[GIVEN ENTRIES]
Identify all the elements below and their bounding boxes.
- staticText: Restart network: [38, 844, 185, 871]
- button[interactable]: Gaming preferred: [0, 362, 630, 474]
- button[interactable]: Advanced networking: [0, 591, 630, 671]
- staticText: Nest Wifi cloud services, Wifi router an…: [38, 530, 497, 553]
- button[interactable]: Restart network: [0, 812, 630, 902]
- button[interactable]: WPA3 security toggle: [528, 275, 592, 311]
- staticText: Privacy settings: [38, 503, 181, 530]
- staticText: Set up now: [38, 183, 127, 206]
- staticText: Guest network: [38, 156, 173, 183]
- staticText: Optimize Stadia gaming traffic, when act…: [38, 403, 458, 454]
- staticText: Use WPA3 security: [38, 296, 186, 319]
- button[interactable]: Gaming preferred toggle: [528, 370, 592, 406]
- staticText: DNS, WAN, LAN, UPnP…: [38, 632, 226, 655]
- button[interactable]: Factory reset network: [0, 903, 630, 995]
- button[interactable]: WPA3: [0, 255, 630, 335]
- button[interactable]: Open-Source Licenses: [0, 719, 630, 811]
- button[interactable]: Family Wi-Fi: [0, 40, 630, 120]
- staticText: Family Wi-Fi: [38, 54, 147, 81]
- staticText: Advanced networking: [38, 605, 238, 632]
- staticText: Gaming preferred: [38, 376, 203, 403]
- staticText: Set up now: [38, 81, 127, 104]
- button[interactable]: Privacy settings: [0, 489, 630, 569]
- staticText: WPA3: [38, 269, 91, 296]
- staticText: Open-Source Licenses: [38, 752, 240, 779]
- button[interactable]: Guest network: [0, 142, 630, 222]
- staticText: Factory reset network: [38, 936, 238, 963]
[/GIVEN ENTRIES]
*EXERCISE OBJECTIVE*:
Every line above has to be restated word for word.

*SOLUTION FOR THIS PROBLEM*:
Identify all the elements below and their bounding boxes.
- staticText: Restart network: [38, 844, 185, 871]
- button[interactable]: Gaming preferred: [0, 362, 630, 474]
- button[interactable]: Advanced networking: [0, 591, 630, 671]
- staticText: Nest Wifi cloud services, Wifi router an…: [38, 530, 497, 553]
- button[interactable]: Restart network: [0, 812, 630, 902]
- button[interactable]: WPA3 security toggle: [528, 275, 592, 311]
- staticText: Privacy settings: [38, 503, 181, 530]
- staticText: Set up now: [38, 183, 127, 206]
- staticText: Guest network: [38, 156, 173, 183]
- staticText: Optimize Stadia gaming traffic, when act…: [38, 403, 458, 454]
- staticText: Use WPA3 security: [38, 296, 186, 319]
- button[interactable]: Gaming preferred toggle: [528, 370, 592, 406]
- staticText: DNS, WAN, LAN, UPnP…: [38, 632, 226, 655]
- button[interactable]: Factory reset network: [0, 903, 630, 995]
- button[interactable]: WPA3: [0, 255, 630, 335]
- button[interactable]: Open-Source Licenses: [0, 719, 630, 811]
- button[interactable]: Family Wi-Fi: [0, 40, 630, 120]
- staticText: Family Wi-Fi: [38, 54, 147, 81]
- staticText: Advanced networking: [38, 605, 238, 632]
- staticText: Gaming preferred: [38, 376, 203, 403]
- staticText: Set up now: [38, 81, 127, 104]
- button[interactable]: Privacy settings: [0, 489, 630, 569]
- staticText: WPA3: [38, 269, 91, 296]
- staticText: Open-Source Licenses: [38, 752, 240, 779]
- button[interactable]: Guest network: [0, 142, 630, 222]
- staticText: Factory reset network: [38, 936, 238, 963]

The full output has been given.